I’m long this POS and obviously not happy about the big selloff.
I thought I would share some data I looked up. The ten largest holdings of GDX comprise about 65.5% of the total fund. I looked up consensus 2013 earnings for each of these 10 companies and calculated a PE for each. I then weighted these PE ratios as their percentages of GDX and calculated an estimated 2013 earnings PE ratio of GDX. It is 10.7 using closing prices from today. On April 1st the overall ratio was 12.5 for another data point.
Being that the forward looking PE for the S&P500 is about 14, GDX of course looks oversold. Being that GDX is trading at 11 ATR’s below its 200 day MA and SPX is trading at 10.3 ATR’s above its 200DMA, GDX looks oversold.
I looked up short interest for GDX and the top three holdings.
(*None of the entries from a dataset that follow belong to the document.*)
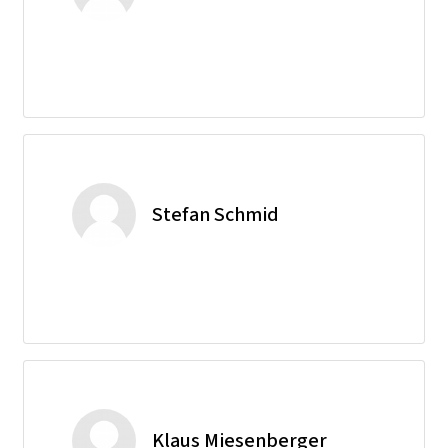
Stefan Schmid
Klaus Miesenberger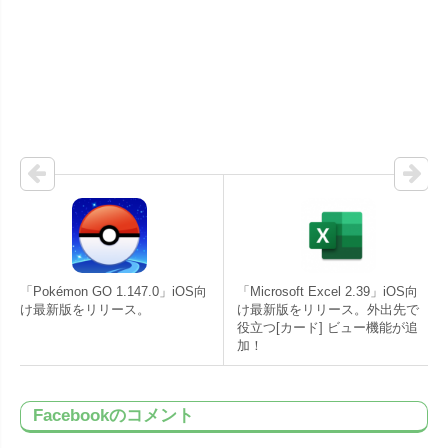
「Pokémon GO 1.147.0」iOS向
「Microsoft Excel 2.39」iOS向
け最新版をリリース。
け最新版をリリース。外出先で
役立つ[カード] ビュー機能が追
加！
Facebookのコメント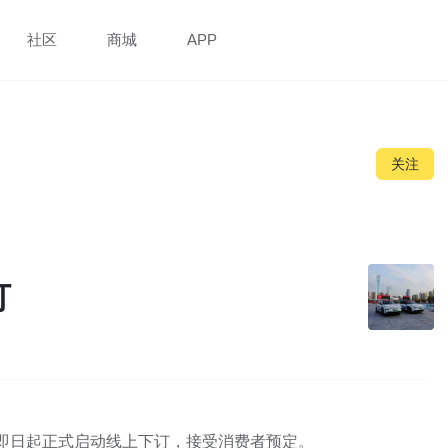
社区
商城
APP
关注
订
3X 即日起正式启动线上下订，接受消费者预定。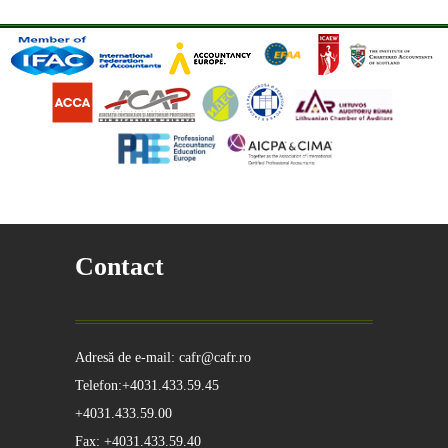
Contact
Adresă de e-mail: cafr@cafr.ro
Telefon:+4031.433.59.45
+4031.433.59.00
Fax: +4031.433.59.40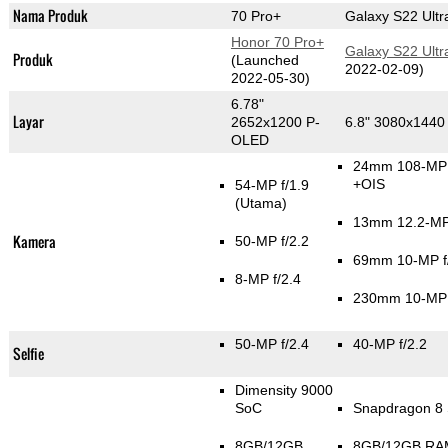
Nama Produk
70 Pro+
Galaxy S22 Ultr
Honor 70 Pro+
Galaxy S22 Ultr
Produk
(Launched
2022-02-09)
2022-05-30)
6.78"
Layar
2652x1200 P-
6.8" 3080x144
OLED
24mm 108-MP 
+OIS
54-MP f/1.9
(Utama)
13mm 12.2-MP 
Kamera
50-MP f/2.2
69mm 10-MP f
8-MP f/2.4
230mm 10-MP 
50-MP f/2.4
40-MP f/2.2
Selfie
Dimensity 9000
SoC
Snapdragon 8
8GB/12GB
8GB/12GB RA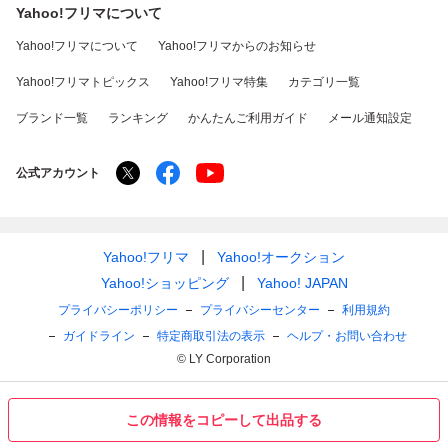
Yahoo!フリマについて
Yahoo!フリマについて
Yahoo!フリマからのお知らせ
Yahoo!フリマトピックス
Yahoo!フリマ特集
カテゴリ一覧
ブランド一覧
ランキング
かんたんご利用ガイド
メール通知設定
公式アカウント
Yahoo!フリマ
Yahoo!オークション
Yahoo!ショッピング
Yahoo! JAPAN
プライバシーポリシー
プライバシーセンター
利用規約
ガイドライン
特定商取引法の表示
ヘルプ・お問い合わせ
© LY Corporation
この情報をコピーして出品する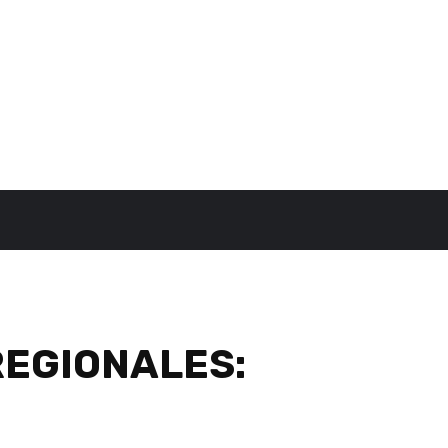
EGIONALES: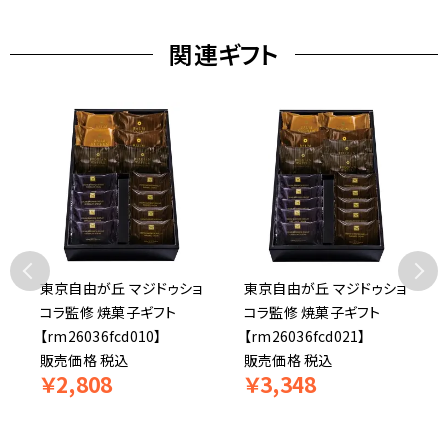
関連ギフト
東京自由が丘 マジドゥショ
東京自由が丘 マジドゥショ
コラ監修 焼菓子ギフト
コラ監修 焼菓子ギフト
【rm26036fcd010】
【rm26036fcd021】
】
販売価格
税込
販売価格
税込
￥
2,808
￥
3,348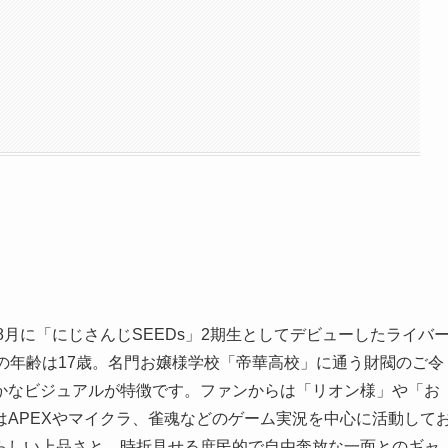
8年8月に「にじさんじSEEDs」2期生としてデビューしたライバ
上の年齢は17歳。名門お嬢様学校「帝華高校」に通う財閥のご令
かなビジュアルが特徴です。ファンからは「リオン様」や「お
APEXやマイクラ、雀魂などのゲーム実況を中心に活動して
らしい上品さと、時折見せる庶民的で自由奔放な一面とのギャ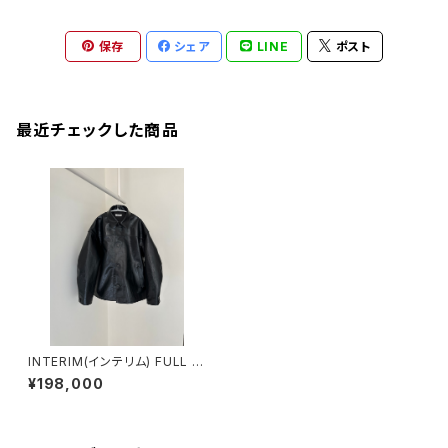
保存
シェア
LINE
ポスト
最近チェックした商品
INTERIM(インテリム) FULL V
EGETABLE TANNED GOAT
¥198,000
LEATHER HYPER BIG CAR
COAT レザージャケット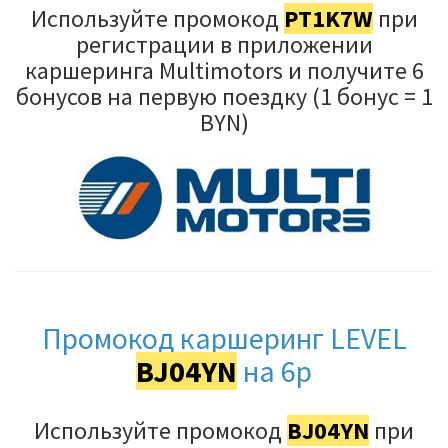
Используйте промокод
PT1K7W
при
регистрации в приложении
каршеринга Multimotors и получите 6
бонусов на первую поездку (1 бонус = 1
BYN)
Промокод каршеринг LEVEL
BJ04YN
на 6р
Используйте промокод
BJ04YN
при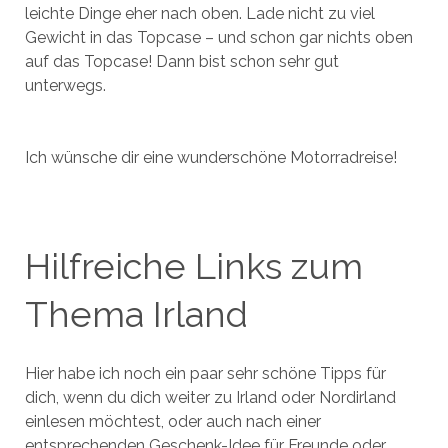
leichte Dinge eher nach oben. Lade nicht zu viel
Gewicht in das Topcase – und schon gar nichts oben
auf das Topcase! Dann bist schon sehr gut
unterwegs.
Ich wünsche dir eine wunderschöne Motorradreise!
Hilfreiche Links zum
Thema Irland
Hier habe ich noch ein paar sehr schöne Tipps für
dich, wenn du dich weiter zu Irland oder Nordirland
einlesen möchtest, oder auch nach einer
entsprechenden Geschenk-Idee für Freunde oder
All this data is always old, but there was not significant short interest as of 3/28/13. This is probably a bad sign for the longs. All the selling right now must be coming from institutional investors and the hedge fund mavens. I don’t think retail investors move markets.
Having said all that, I think this POS will go lower before it goes higher. I think this simply because I believe the sharks are also in the game now and they smell blood and will drive this down to run as many stops as they can.
Gold is in a down trend and now entered a cyclical bear market and until the down trend reverses, it is better to stay away from the miners. Might be a lot more pain ahead.
I'm waiting for gold to do another Golden Cross before getting in. When the 13 weeks EMA moves above 39 week EMA and RSI is above 50 should mark a safe entry point.
Good luck to you.
I'd rather be in your shoes now than mine. I have been using a return to mean strategy on GDX that has worked well for the last couple of years, but with this extended downturn is blowing up. On top of that my position size has gotten too large.
Anyway, are you buying gold or GDX at your entry point? BTW, it looks like a very reasonable plan.